● Aim of the exercise: All of the entries are to be repeated exactly, with no pictures included.

Records excerpted from a collection:
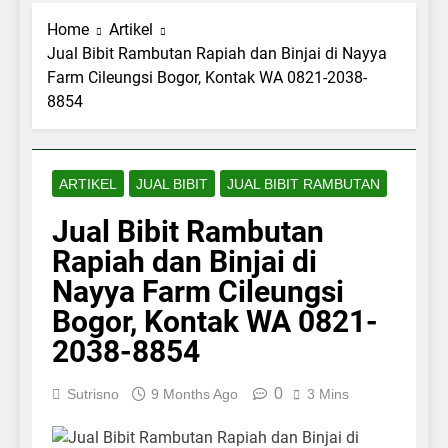
Home
Artikel
Jual Bibit Rambutan Rapiah dan Binjai di Nayya
Farm Cileungsi Bogor, Kontak WA 0821-2038-
8854
ARTIKEL
JUAL BIBIT
JUAL BIBIT RAMBUTAN
Jual Bibit Rambutan
Rapiah dan Binjai di
Nayya Farm Cileungsi
Bogor, Kontak WA 0821-
2038-8854
0
Sutrisno
9 Months Ago
3 Mins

● Exercise response:
Home
Artikel
Jual Bibit Rambutan Rapiah dan Binjai di Nayya
Farm Cileungsi Bogor, Kontak WA 0821-2038-
8854
ARTIKEL
JUAL BIBIT
JUAL BIBIT RAMBUTAN
Jual Bibit Rambutan
Rapiah dan Binjai di
Nayya Farm Cileungsi
Bogor, Kontak WA 0821-
2038-8854
0
Sutrisno
9 Months Ago
3 Mins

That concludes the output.